Viele Studierende haben kaum noch Zeit, die Veränderungen am Institut wahrzunehmen, geschweige denn kritisch zu begleiten. Im Wintersemester 2008/09 wurde das Diplom „ausgesetzt“; noch ist offen, ob es bei der Zahl von Null Zulassungen zum Diplom bleibt. Viele derjenigen, die zur Zeit im Grundstudium sind, tun sich schwer damit, sich eine andere Form von Studieren überhaupt vorzustellen. Dass Anwesenheitslisten, Teilnahmescheinklausuren, platzzahlbeschränkte Seminare und andere Widerlichkeiten noch vor wenigen Jahren am OSI so absurd schienen, dass sie nicht einmal diskutiert werden brauchten, erscheint undenkbar. Der – an vielen anderen Stellen schon häufig beklagte – Leistungsdruck im Bachelorstudiengang macht es schwer, sich politisch zu engagieren. Wer nach sechs Semestern die Uni schon wieder verlassen soll, tut sich schwer damit, sich für vier Semester in ein akademisches Gremium wählen zu lassen. Wer einen der knappen Masterplätze ergattern will, überlegt es sich vermutlich zweimal, ob neben Lernen und Hausarbeiten schreiben noch Zeit für politisches Engagement bleibt. Dass die Studierenden nach sechs Semestern auch tatsächlich wieder weg sind, dafür wird am OSI viel getan. Der Prüfungsausschuss hat es sich mittlerweile sogar zur offiziellen Politik gemacht, Leistungen äußerst großzügig anzuerkennen – nicht etwas als Entgegenkommen gegenüber Studierenden, sondern (richtig!) damit diese nach Möglichkeit in der Regelstudienzeit bleiben.

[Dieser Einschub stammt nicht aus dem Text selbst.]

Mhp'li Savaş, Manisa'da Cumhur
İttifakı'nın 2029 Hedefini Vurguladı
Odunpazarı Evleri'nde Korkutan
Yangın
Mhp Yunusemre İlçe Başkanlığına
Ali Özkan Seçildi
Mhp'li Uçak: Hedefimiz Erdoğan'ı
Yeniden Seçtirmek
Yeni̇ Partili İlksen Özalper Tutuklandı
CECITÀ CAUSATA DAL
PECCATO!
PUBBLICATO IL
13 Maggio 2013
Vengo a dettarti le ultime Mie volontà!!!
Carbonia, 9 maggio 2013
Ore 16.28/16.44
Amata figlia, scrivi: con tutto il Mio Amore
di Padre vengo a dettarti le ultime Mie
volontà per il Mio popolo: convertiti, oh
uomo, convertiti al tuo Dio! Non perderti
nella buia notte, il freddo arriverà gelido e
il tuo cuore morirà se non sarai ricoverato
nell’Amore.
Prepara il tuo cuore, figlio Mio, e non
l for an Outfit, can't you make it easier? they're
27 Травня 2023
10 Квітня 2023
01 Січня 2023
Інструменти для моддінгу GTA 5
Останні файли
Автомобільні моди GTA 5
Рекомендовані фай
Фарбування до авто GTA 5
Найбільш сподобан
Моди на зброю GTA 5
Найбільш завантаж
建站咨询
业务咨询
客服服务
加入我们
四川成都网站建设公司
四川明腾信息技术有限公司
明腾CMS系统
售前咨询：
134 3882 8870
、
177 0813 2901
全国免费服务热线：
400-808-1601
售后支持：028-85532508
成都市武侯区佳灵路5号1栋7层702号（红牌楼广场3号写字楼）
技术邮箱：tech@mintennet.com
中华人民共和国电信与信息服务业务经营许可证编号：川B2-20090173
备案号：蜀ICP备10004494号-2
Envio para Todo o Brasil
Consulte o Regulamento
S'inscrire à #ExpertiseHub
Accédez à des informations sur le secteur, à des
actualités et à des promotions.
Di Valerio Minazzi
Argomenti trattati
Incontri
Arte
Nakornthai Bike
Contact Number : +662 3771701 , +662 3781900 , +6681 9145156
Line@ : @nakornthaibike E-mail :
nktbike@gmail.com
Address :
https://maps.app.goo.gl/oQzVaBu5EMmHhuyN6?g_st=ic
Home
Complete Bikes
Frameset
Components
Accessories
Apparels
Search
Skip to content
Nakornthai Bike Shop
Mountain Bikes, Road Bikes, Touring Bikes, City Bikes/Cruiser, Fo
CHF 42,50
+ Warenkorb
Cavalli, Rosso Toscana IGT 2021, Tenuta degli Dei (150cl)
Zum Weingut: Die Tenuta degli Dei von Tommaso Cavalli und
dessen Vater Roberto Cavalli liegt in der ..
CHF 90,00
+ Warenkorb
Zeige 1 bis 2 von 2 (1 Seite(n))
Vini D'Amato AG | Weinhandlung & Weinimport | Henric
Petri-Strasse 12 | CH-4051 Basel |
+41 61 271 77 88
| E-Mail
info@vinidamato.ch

Wenn die Studierenden dann doch mal aufbegehren, wird gedroht, getrickst und Notfalls sogar Gewalt angewendet. Die FBR-Sitzungen unter der Leitung „unserer“ ehemaligen Dekanin Barbara Riedmüller sind im Bezug auf die ersten beiden Dinge fast schon legendär. Mehrfach konnten sich Studierende nur mit großer zahlenmäßiger Präsenz und viel Hartnäckigkeit das Recht erkämpfen, bei Entscheidungen überhaupt angehört zu werden. Seinen Höhepunkt erreichte das „System Riedmüller“ Ende letzten Jahres: bei der entscheidenden Abstimmung im FBR über den neuen Strukturplan wurde der Sitzungssaal vom FU-eigenen Sicherheitsdienst bewacht, zwei Streifenwägen der Polizei hielten sich in der Nähe des OSI in Bereitschaft. Zwei Tage später versuchte besagter Sicherheitsdienst, eine SFB-kritische Veranstaltung in der Ihnestraße 21 mittels körperlicher Gewalt gegen BesucherInnen zu verhindern.
Wie weiter?
Eins ist sicher, ein OSI wie vor 10, 15 oder 20 Jahren wird es an der FU auf absehbare Zeit nicht wieder geben. Die VertreterInnen der herrschenden Linie am OSI sitzen noch ein Weilchen auf ihren Posten. Trotzdem ist es wichtig, nicht zu resignieren. Es gibt immer noch kritische Lehre am OSI, auch wenn mensch in bestimmten Bereichen mittlerweile lange danach suchen muss. ProfessorInnen und WiMis sind kein monolithischer Block mit uniformen Interessen. Zweckbündnisse in den Gremien sind durchaus möglich – die Zusammensetzung des neugewählten FBR lässt beispielsweise durchaus ein wenig hoffen. Viel wichtiger ist aber, dass wir als Studierende auch „außerparlamentarisch“ aktiv sind und unsere Interessen wieder und wieder nach außen vertreten. Das kann bedeuten, dass wir Anwesenheitslisten verschwinden lassen und uns nicht von Drohungen mit „mid-term Klausuren“ spalten lassen, das kann bedeuten, dass wir massenhaft bei Gremiensitzungen auftauchen und erzwingen, dass unsere Meinung gehört wird, das kann auch bedeuten, dass wir deutlich sagen wenn uns Inhalte oder Form der Lehre nicht passen… Und es kann bedeuten, dass wir irgendwann sagen „es reicht!, it’s enough!, ça suffit!, ¡ya basta!…“ und unser Studium und unser Leben wieder selbst in die Hand nehmen.